An assortment of prizes is showcased by scantily clad buxom beauty queen types, the contrast to the homely contestants speaking for itself. The gifts always seem to include the very items the winning housewife singled out—which must have been identified in advance, along with the day’s winner. Nothing in TV land, after all, is for real. Maybe the day’s queen would get a washing machine (a miraculous labor-saving invention Monty’s mother has yet to get herself), family passes to Disneyland (only recently opened), a year’s supply of Coca-Cola, a set of china dishes and silverware for twelve—as if any of these women can afford to give fancy dinner parties.
“Aunt Beatrice, you should enter,” implores Monty, his head quivering with anticipation.
He’d like that, like to boast that his aunt is a queen, her oversize head crowned with rhinestones and artificial rubies, the fake ermine-lined red robe dragging behind her short body as she limps across the stage, victorious.
“Nah, I wouldn’t want to be up there on TV,” she says.
“You’d win for sure.”
But it’s others’ miseries and misfortunes she feels pity for, not her own. And not merely pity but a profound empathy that, combined with a knack for listening, draws people to seek her ear and counsel. Often, on entering the apartment, Monty finds a visiting neighbor complaining to Beatrice about her lazy husband, troubled children, greedy landlord, or mounting debts. Friends and acquaintances from all over regularly phone her for advice. Nothing shocks or surprises her—including Monty’s sexuality when, years later, he introduces her to Jonathan.
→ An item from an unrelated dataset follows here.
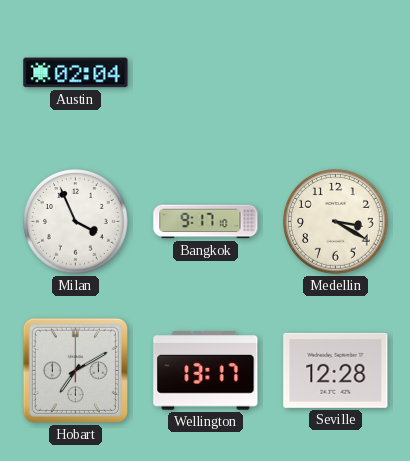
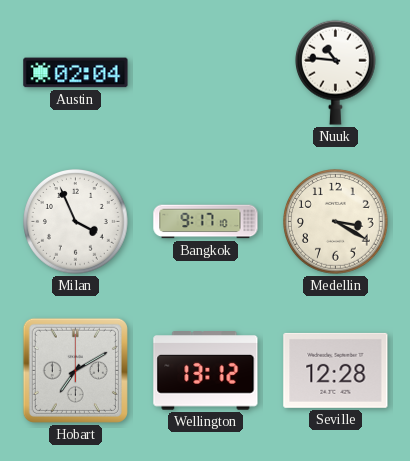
Nuuk: none -> 10:46
Wellington: 13:17 -> 13:12
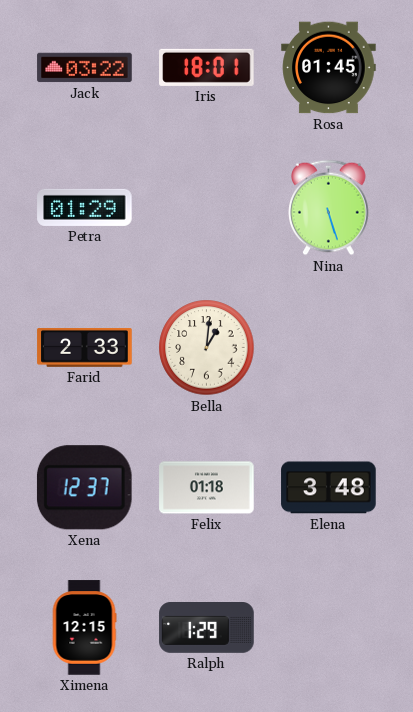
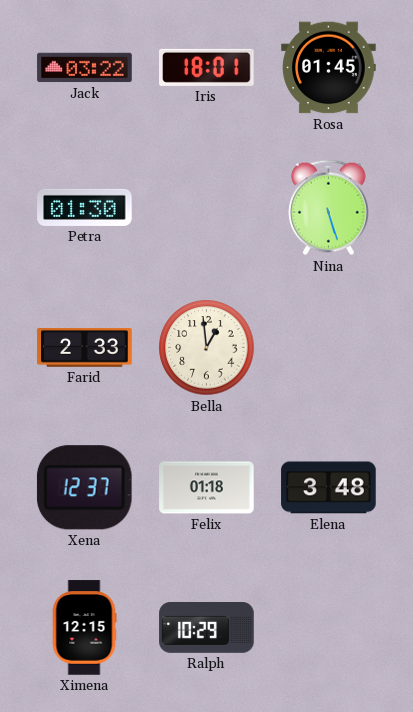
Petra: 01:29 -> 01:30
Bella: 1:01 -> 12:59
Ralph: 1:29 -> 10:29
Her worldliness is more remarkable considering that, since she, her mother, and her older sister arrived from Ohio during the Depression to join Leo in California after he secured a job monitoring boilers at a potash mine near Death Valley, she’s never traveled outside Los Angeles, except for a bus tour once to Baja California organized by her handicapped association.
With no more view on the outside world than her TV screen and her friends’ accounts of their miseries, Beatrice has an uncanny ability to read people’s thoughts and emotions. Her nephew is amazed how accurately she can foretell each new plot twist in the endless soap opera, or which virile lady skater is about to push another one over the side, or who will be crowned queen this day. It’s as if for her these casts of characters portray the whole panoply of human nature.